What you really need to know about harnessing the power of yoga for trauma resolution and healing.
Trauma is not rare. In fact, the definition of trauma is any experience our nervous system cannot handle in the moment. As renowned NYC psychiatrist Mark Epstein writes in his recent book, The Trauma of Everyday Life, “trauma does not just happen to a few unlucky people; it is the bedrock of our psychology.” At this point in our lives, we’ve all touched obvious suffering: heartbreak, grief, car accidents, health scares, perhaps even abuse. But, everyday fears, loneliness and disappointments are also traumatic. Trauma can be our greatest teacher, if we let it.

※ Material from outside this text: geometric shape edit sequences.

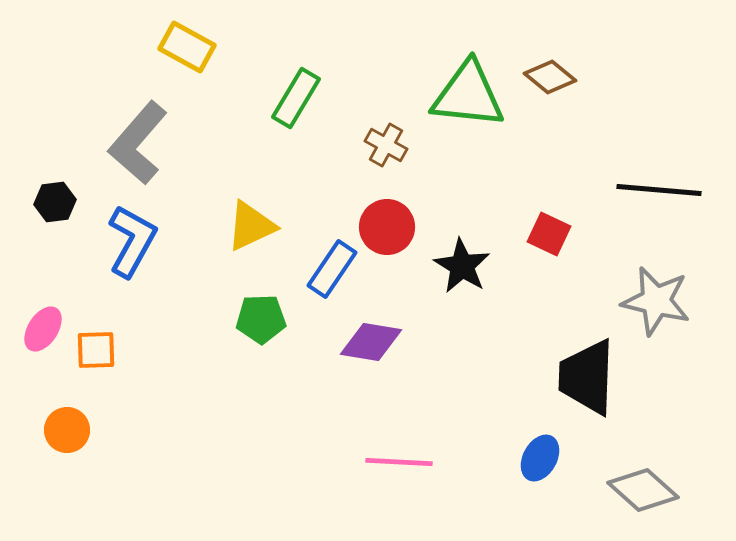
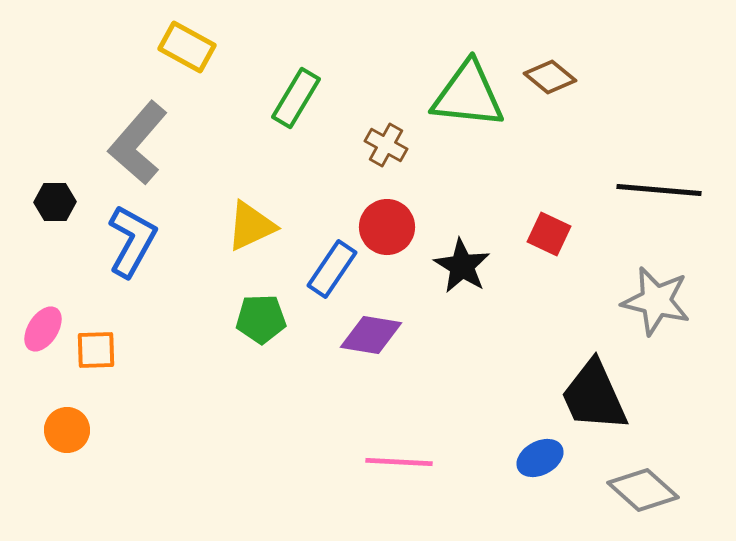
black hexagon: rotated 6 degrees clockwise
purple diamond: moved 7 px up
black trapezoid: moved 7 px right, 19 px down; rotated 26 degrees counterclockwise
blue ellipse: rotated 33 degrees clockwise
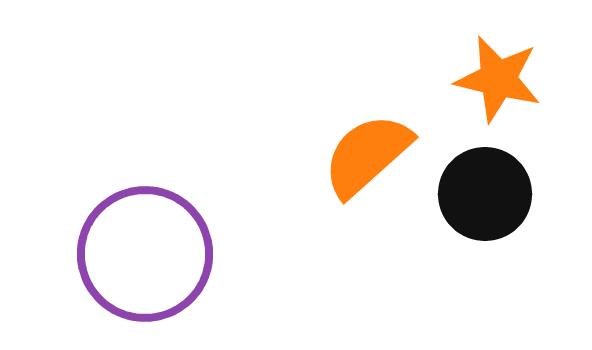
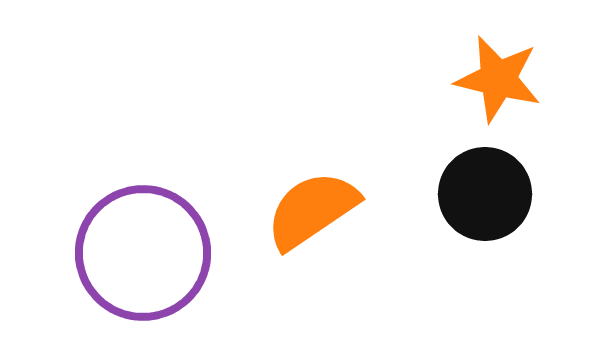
orange semicircle: moved 55 px left, 55 px down; rotated 8 degrees clockwise
purple circle: moved 2 px left, 1 px up
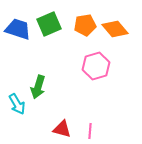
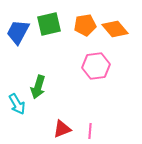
green square: rotated 10 degrees clockwise
blue trapezoid: moved 3 px down; rotated 80 degrees counterclockwise
pink hexagon: rotated 8 degrees clockwise
red triangle: rotated 36 degrees counterclockwise
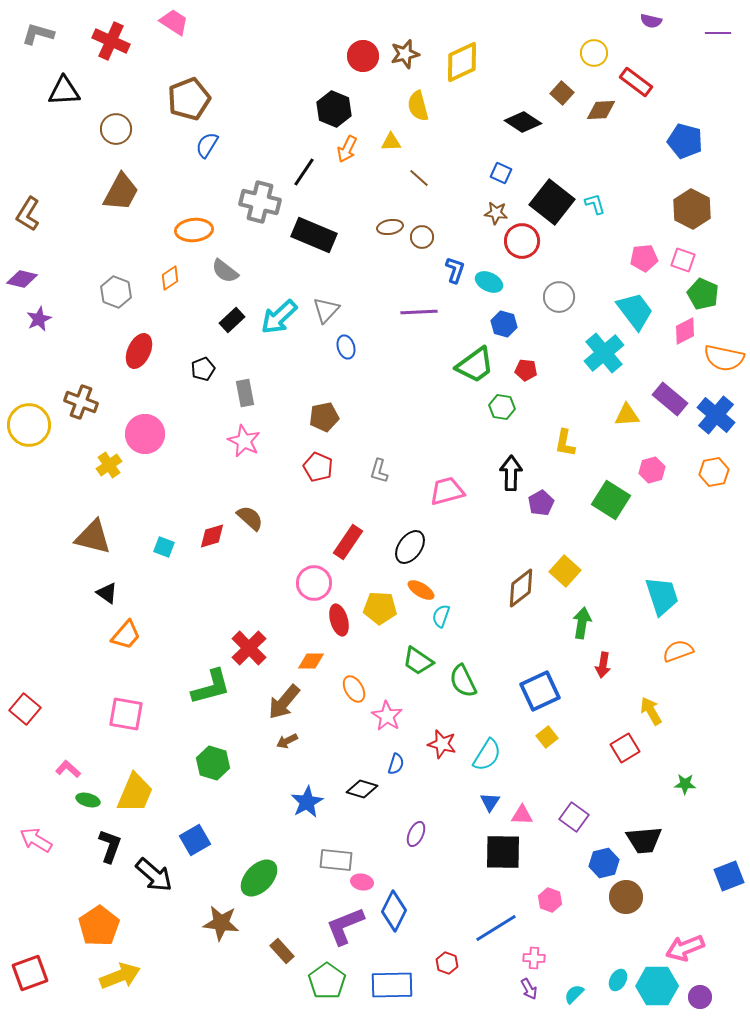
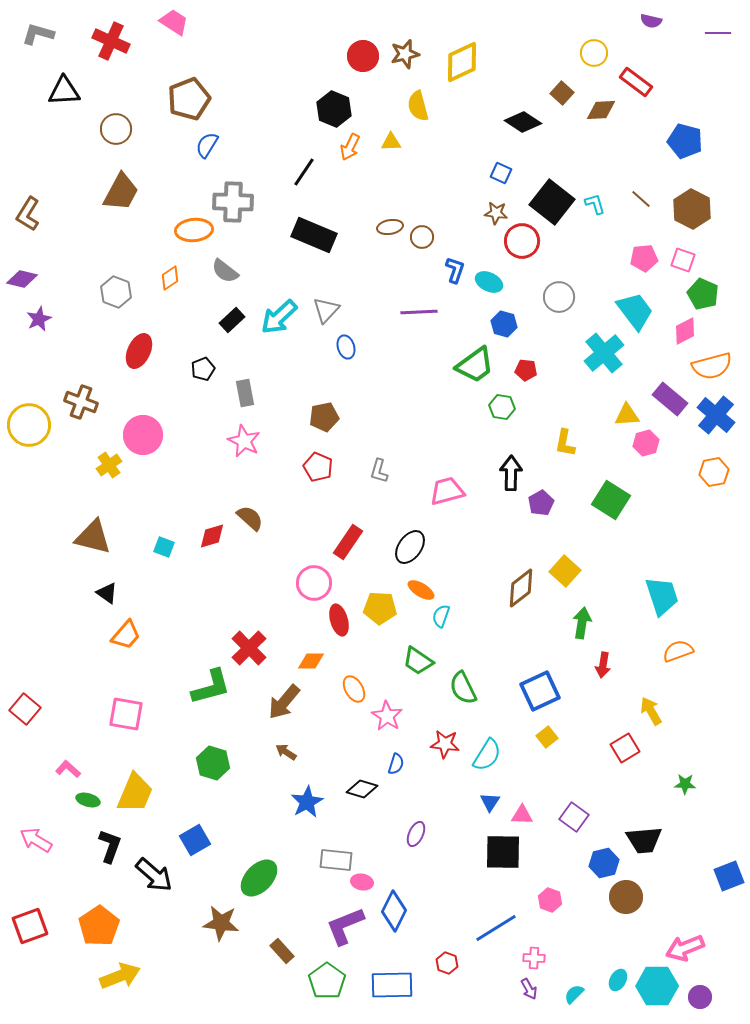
orange arrow at (347, 149): moved 3 px right, 2 px up
brown line at (419, 178): moved 222 px right, 21 px down
gray cross at (260, 202): moved 27 px left; rotated 12 degrees counterclockwise
orange semicircle at (724, 358): moved 12 px left, 8 px down; rotated 27 degrees counterclockwise
pink circle at (145, 434): moved 2 px left, 1 px down
pink hexagon at (652, 470): moved 6 px left, 27 px up
green semicircle at (463, 681): moved 7 px down
brown arrow at (287, 741): moved 1 px left, 11 px down; rotated 60 degrees clockwise
red star at (442, 744): moved 3 px right; rotated 8 degrees counterclockwise
red square at (30, 973): moved 47 px up
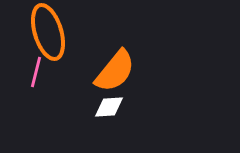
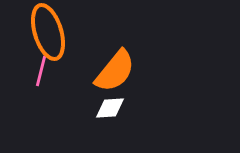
pink line: moved 5 px right, 1 px up
white diamond: moved 1 px right, 1 px down
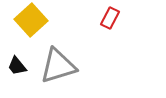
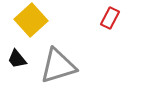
black trapezoid: moved 7 px up
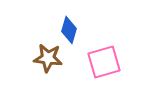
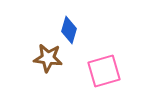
pink square: moved 9 px down
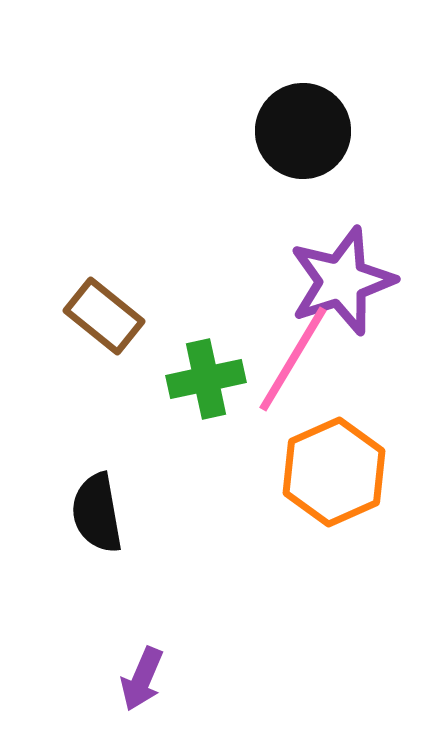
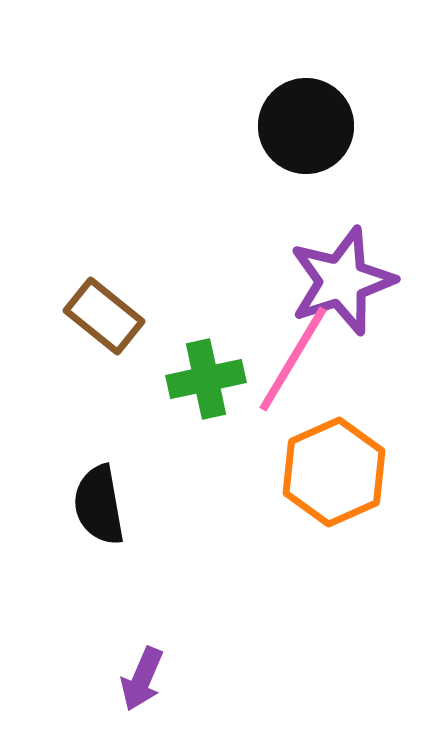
black circle: moved 3 px right, 5 px up
black semicircle: moved 2 px right, 8 px up
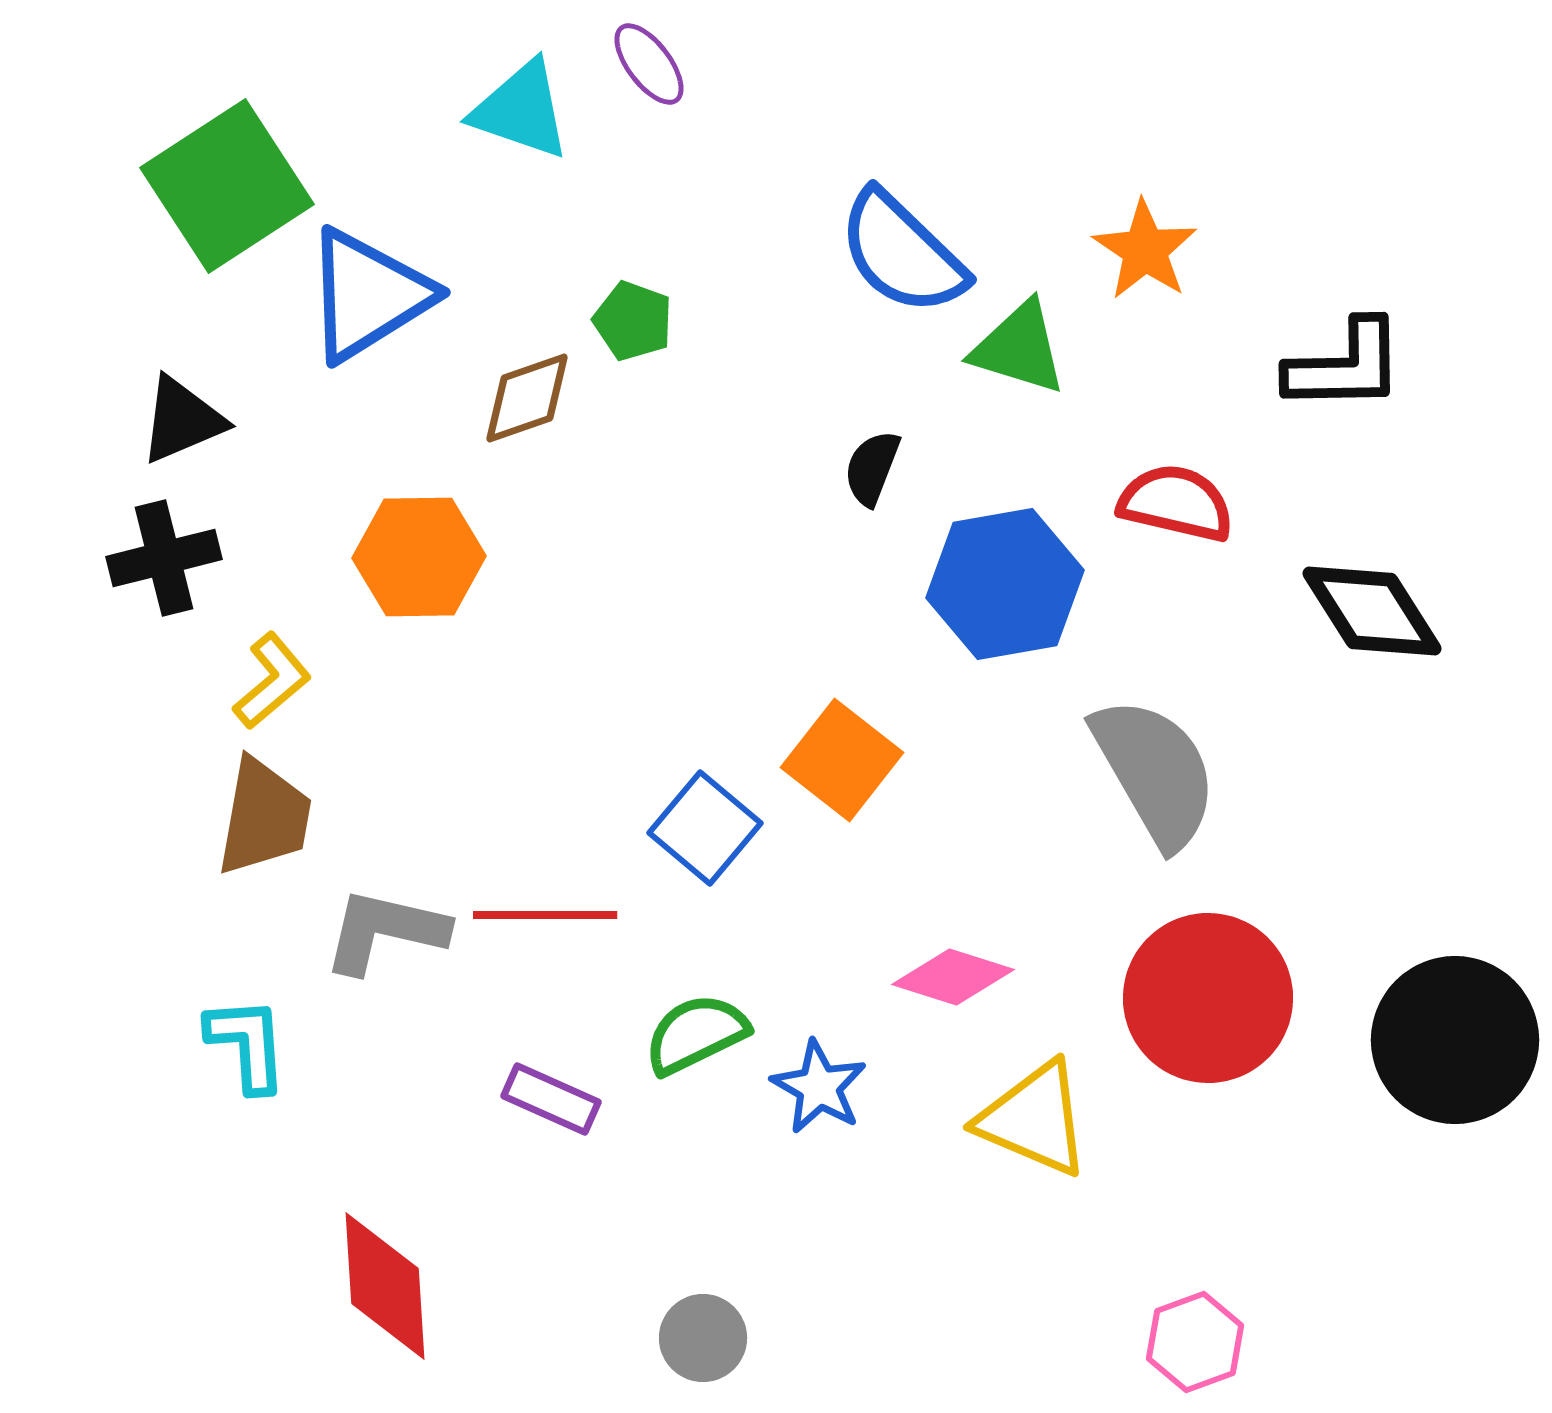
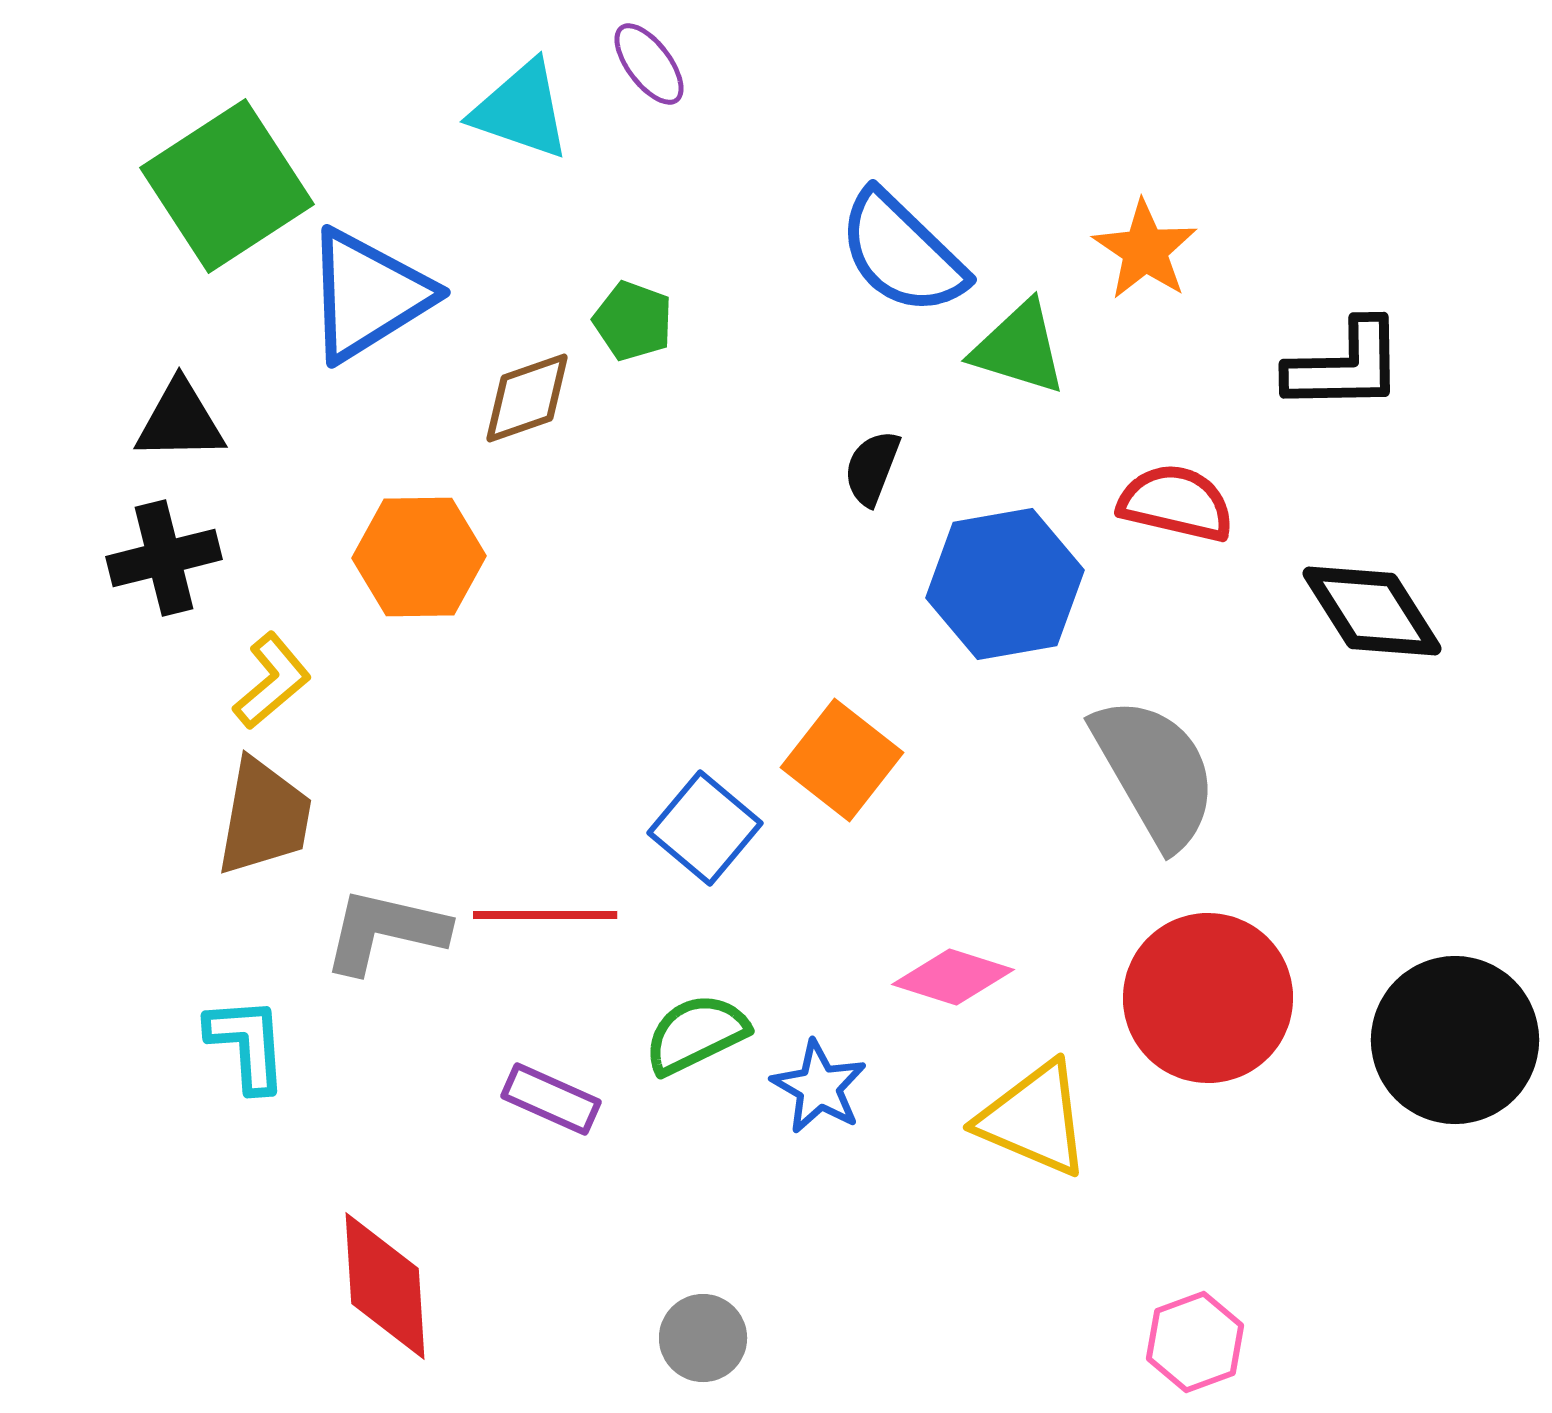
black triangle: moved 2 px left, 1 px down; rotated 22 degrees clockwise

Every yoga class you teach or attend draws a room full of people carrying around various amounts of stress and trauma masquerading as tension in their body. In fact, when we learn to work wisely with trauma, it can reveal our greatest capacity for insight, self-knowledge, courage and compassion.
You may have heard the phrase: “Your issues are in your tissues.”
One of the greatest secrets of yoga is that it unlocks cellular memory in order to integrate unresolved emotional issues. As we stretch, breathe and unwind tension, circulation increases and the underlying energy (prana) flows. Often our constriction and knots encase emotional entanglements, repressed thoughts and blocked energy. As we release physical holding patterns, the emotional distress stored in our bodies naturally rises into our conscious awareness, ready to be seen, released and healed.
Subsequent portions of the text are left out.